Recensione: Malignant Reality
Come se non bastassero le numerose definizioni di sotto generi del metallo della morte, ne è nata un’altra relativamente da poco tempo: il dissonant death metal.
La parola dice tutto, significando uno stile in cui regna la disarmonia, la dissonanza (appunto), la totale mancanza di melodia e un approccio alla questione segnato da una notevole complessità dei passaggi musicali. Tesi, questi ultimi, a non accordarsi in nessun modo a ciò che la mente intende per linearità, orecchiabilità e, ultimo ma non ultimo, feeling istintivo per qualcosa di piacevole da ascoltare in maniera naturale.
I Replicant, creatura dell’infinito roster della Transcending Obscurity Records, fanno parte di questa foggia musicale. Ben esplicitata del loro nuovo nonché secondo full-length in carriera, “Malignant Reality”. Già, poiché sono sufficienti pochi secondi dell’opener-track ‘Caverns of Insipid Reflection’ per avere subito l’idea di con chi si abbia a che fare.
Quello che salta subito all’orecchio è che, benché la tecnica di esecuzione esiga una qualità elevata, non si possa parlare di technical death metal. Il sound prodotto dal combo statunitense è, difatti, sporco, convulso e, in onore alle radici del death, piuttosto marcio. Il che non significa nemmeno di essere di fronte a una produzione insufficiente. Semplicemente, il sound stesso deve essere così, altrimenti si snaturerebbe il concetto di base del dissonant.

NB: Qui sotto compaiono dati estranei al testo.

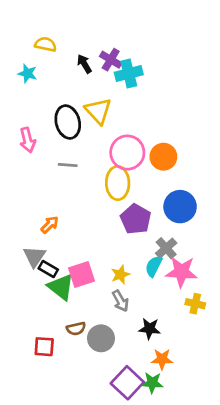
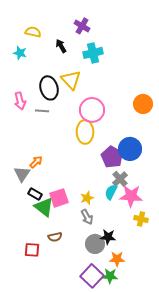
purple cross: (111, 60) -> (82, 26), moved
orange circle: (163, 157) -> (143, 104), moved
gray line: (68, 165) -> (42, 111), moved
purple pentagon: (136, 219) -> (112, 157), moved
gray triangle: (34, 257) -> (22, 174), moved
gray circle: (101, 338) -> (95, 244), moved

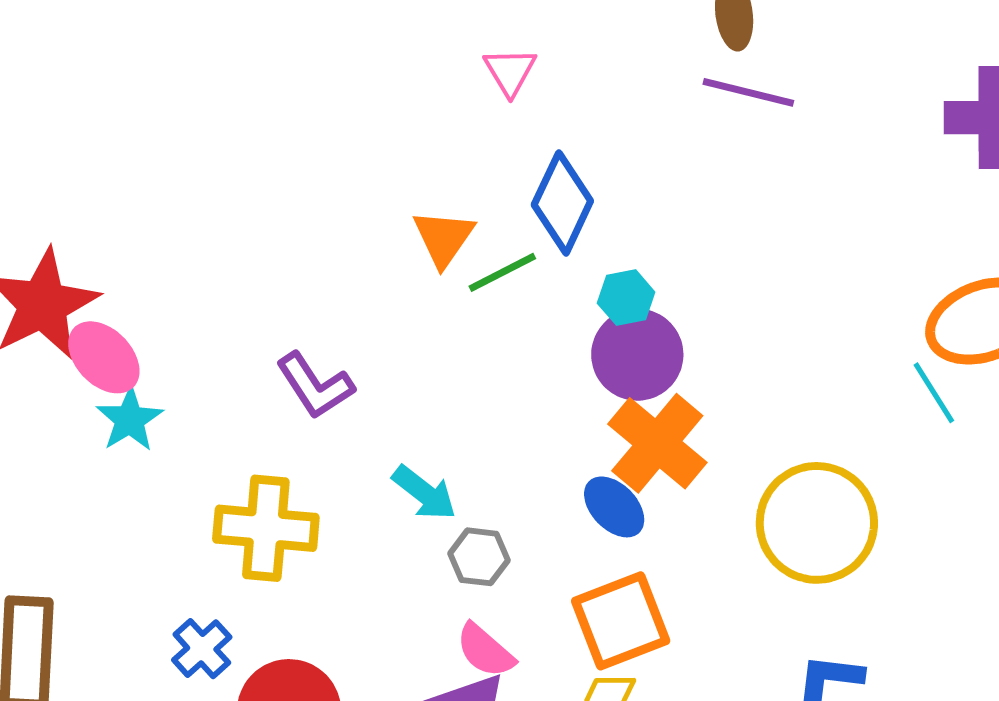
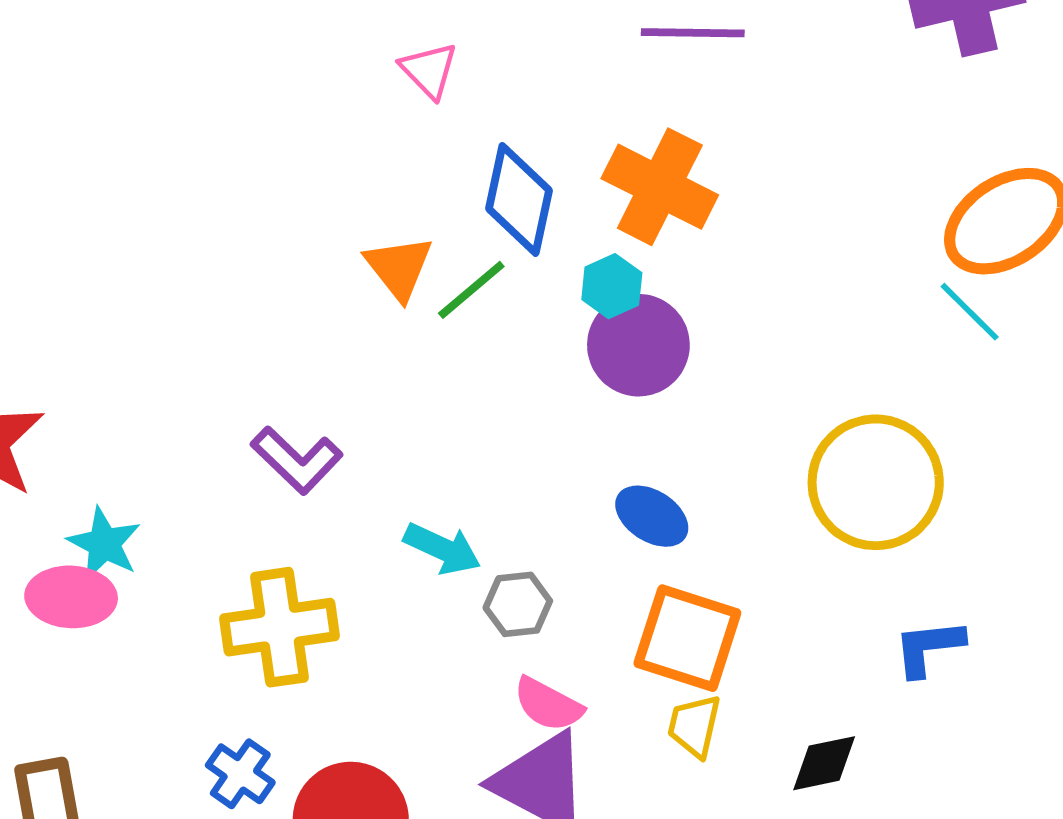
pink ellipse: (104, 357) -> (71, 597), moved, turned -30
orange cross: (657, 443) -> (660, 187), moved
orange square: (621, 621) -> (687, 638), turned -38

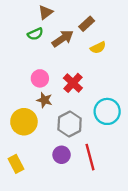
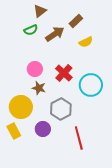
cyan circle: (107, 111) -> (91, 85), moved
purple circle: (62, 155) -> (43, 129), moved
yellow rectangle: (16, 164) -> (14, 131), moved

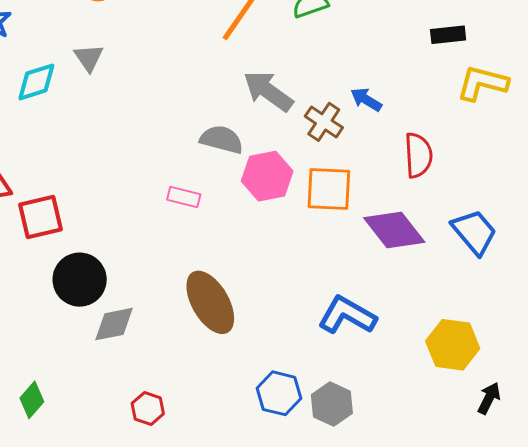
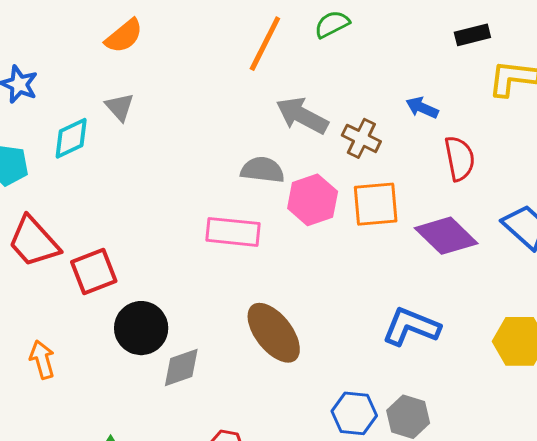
blue arrow: (366, 100) -> (422, 108), moved
pink rectangle: (184, 197) -> (233, 232), size x1.6

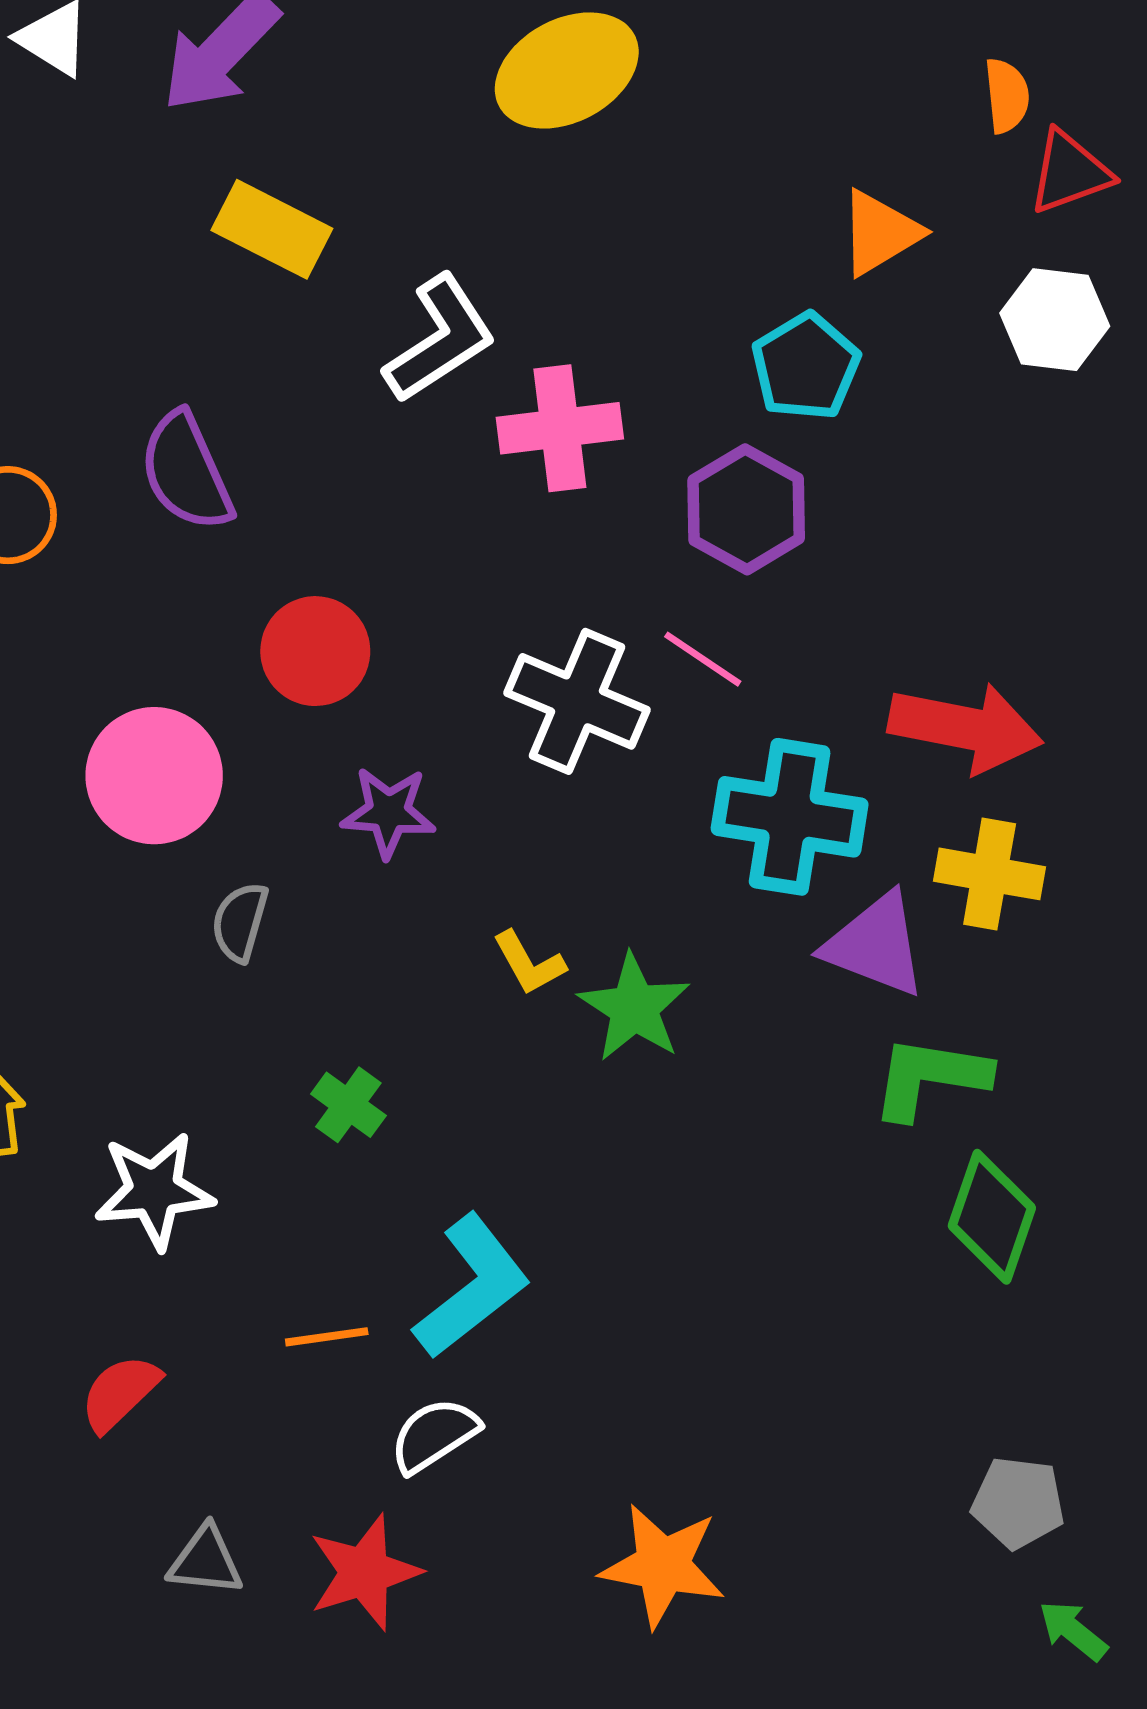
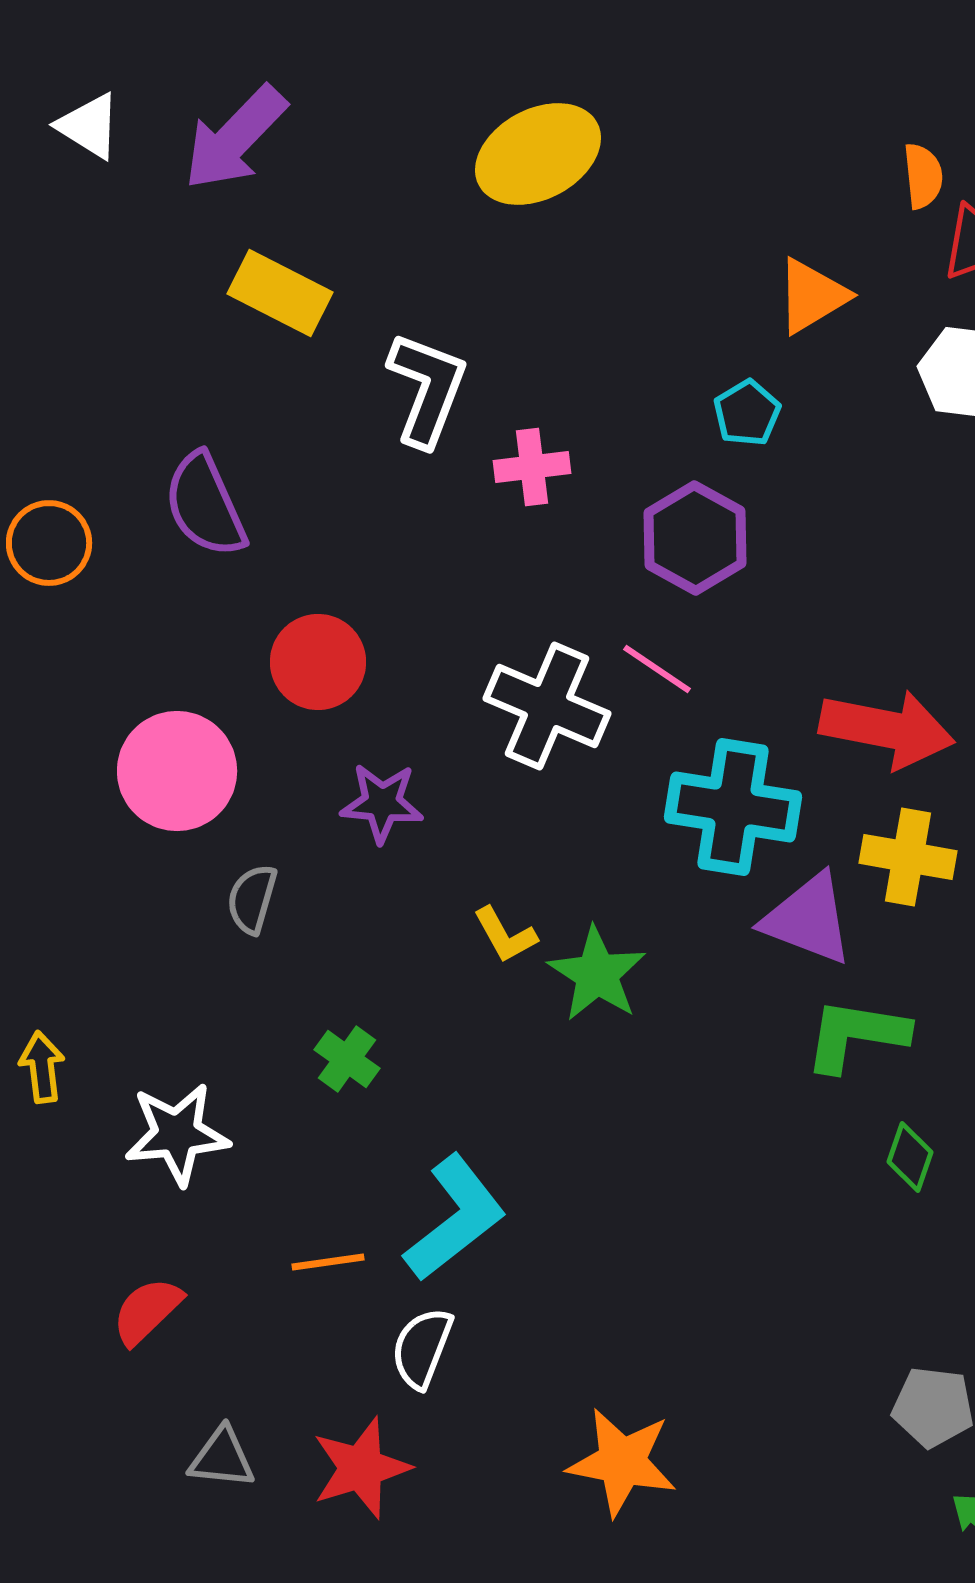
white L-shape: (440, 339) -> (427, 389), turned -36
cyan pentagon: (806, 366) -> (747, 413), size x0.7
pink cross: (560, 428) -> (532, 467), size x0.7
green diamond: (992, 1217) -> (910, 1157), size x0.6
white semicircle: (434, 1435) -> (422, 1348), turned -36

Concetto che non è così banale nella predisposizione della sua relazione strutturale. Mettere assieme note stridenti fra loro generando una musica che, comunque, possieda un certo fascino per la sua antitetica capacità di allinearsi a ciò che s’intende per l’aggettivo accattivante non è roba da poco. Nondimeno, essere in grado di porre chi ascolta nelle condizioni di non soffrire dei numerosissimi spunti stridenti che formano l’ossatura del disco è un’operazione complicata che, tuttavia, almeno nel caso in esame, riesce nel suo intento. Per essere ben chiari, è tutt’altro che facile comporre delle canzoni che, possedendo tutti i canoni della forma, pur essendo aspre in ogni loro passaggio alla fine dei conti riescono, quasi incredibilmente, a non dar fastidio al percezione acustica umana.
Si tratta di un’astrazione difficile da mettere in pratica ma i tre musicisti di New Brunswick riescono nell’impresa. Un po’ come accade nell’improvvisazione jazz. Perché si tratta di esprimere in ogni caso un’emozione, la voglia di rottura dalla solita zuppa, di mutare le coordinate classiche che sono fondamenta della maggior parte degli act che si cimentano in ogni elaborazione stilistica, death metal compreso. Certo, l’esperienza di vivere un LP del genere non è né facile né scontata: la dissonanza, si ripete, combinazione di accordi non in armonia tra loro, dà luogo a un suono finale strano, anomalo, fastidioso. Che è proprio quello che tiene in piedi il baraccone nel suo percorso dalla già citata ‘Caverns of Insipid Reflection’ sino alla closing-track ‘The Ubiquity of Time’.
I riff di chitarra, ingredienti principali della pietanza, si susseguono incessantemente con un’estrema varietà di combinazioni, volutamente laceranti per le membrane timpaniche. Anche le linee vocali frustano l’aria con un growling non troppo accentuato, interrotto da urla (sì, urla) i cui toni strappano le carni. Il tutto condito da sempiterne sequenze di blast-beats, giusto per completare l’opera distruttrice dei neuroni e delle loro concatenazioni elettriche.
Per concludere, “Malignant Reality” è un album per pochi. A parecchi farà storcere la bocca, ad altri potrà piacere per le sue particolarità di cui si scritto più su. Però, occorre dare il giusto valore al concetto espresso in maniera impeccabile dai Replicant, davvero bravi a esprimersi in un maniera del tutto opposto al normale andamento delle cose.